AtomMem : Learnable Dynamic Agentic Memory with Atomic Memory Operation
This addresses the need for more flexible and generalizable memory designs in AI agents, though it appears incremental as it builds on existing memory concepts with a learning-based approach.
The paper tackled the problem of inflexible, hand-crafted memory mechanisms in agents for long-horizon tasks by proposing AtomMem, a learnable framework that reframes memory management as dynamic decision-making with atomic CRUD operations, resulting in consistent outperformance over prior static methods across three benchmarks.
Equipping agents with memory is essential for solving real-world long-horizon problems. However, most existing agent memory mechanisms rely on static and hand-crafted workflows. This limits the performance and generalization ability of these memory designs, which highlights the need for a more flexible, learning-based memory framework.
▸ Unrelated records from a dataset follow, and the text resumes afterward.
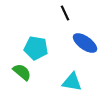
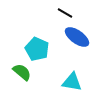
black line: rotated 35 degrees counterclockwise
blue ellipse: moved 8 px left, 6 px up
cyan pentagon: moved 1 px right, 1 px down; rotated 15 degrees clockwise
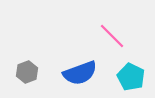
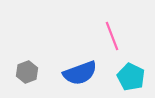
pink line: rotated 24 degrees clockwise
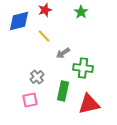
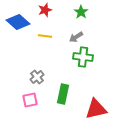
blue diamond: moved 1 px left, 1 px down; rotated 55 degrees clockwise
yellow line: moved 1 px right; rotated 40 degrees counterclockwise
gray arrow: moved 13 px right, 16 px up
green cross: moved 11 px up
green rectangle: moved 3 px down
red triangle: moved 7 px right, 5 px down
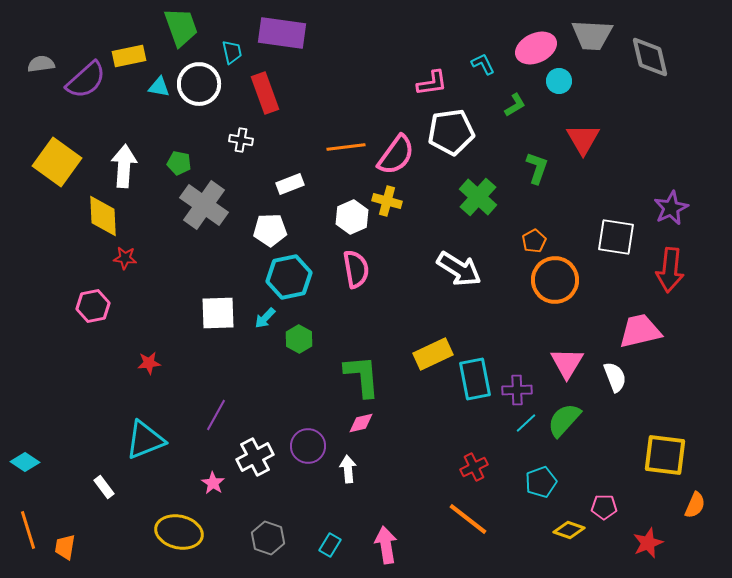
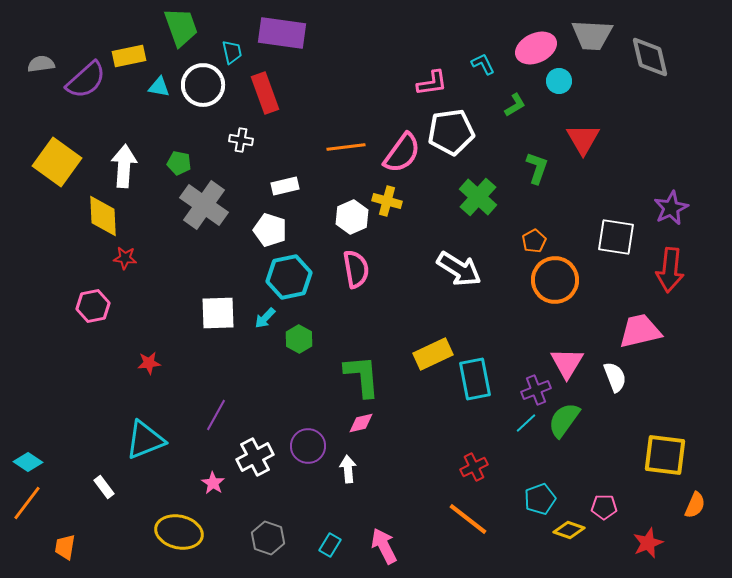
white circle at (199, 84): moved 4 px right, 1 px down
pink semicircle at (396, 155): moved 6 px right, 2 px up
white rectangle at (290, 184): moved 5 px left, 2 px down; rotated 8 degrees clockwise
white pentagon at (270, 230): rotated 20 degrees clockwise
purple cross at (517, 390): moved 19 px right; rotated 20 degrees counterclockwise
green semicircle at (564, 420): rotated 6 degrees counterclockwise
cyan diamond at (25, 462): moved 3 px right
cyan pentagon at (541, 482): moved 1 px left, 17 px down
orange line at (28, 530): moved 1 px left, 27 px up; rotated 54 degrees clockwise
pink arrow at (386, 545): moved 2 px left, 1 px down; rotated 18 degrees counterclockwise
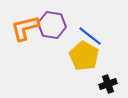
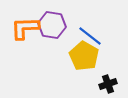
orange L-shape: rotated 12 degrees clockwise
In this paper, we propose AtomMem, which reframes memory management as a dynamic decision-making problem. We deconstruct high-level memory processes into fundamental atomic CRUD (Create, Read, Update, Delete) operations, transforming the memory workflow into a learnable decision process. By combining supervised fine-tuning with reinforcement learning, AtomMem learns an autonomous, task-aligned policy to orchestrate memory behaviors tailored to specific task demands. Experimental results across 3 long-context benchmarks demonstrate that the trained AtomMem-8B consistently outperforms prior static-workflow memory methods. Further analysis of training dynamics shows that our learning-based formulation enables the agent to discover structured, task-aligned memory management strategies, highlighting a key advantage over predefined routines.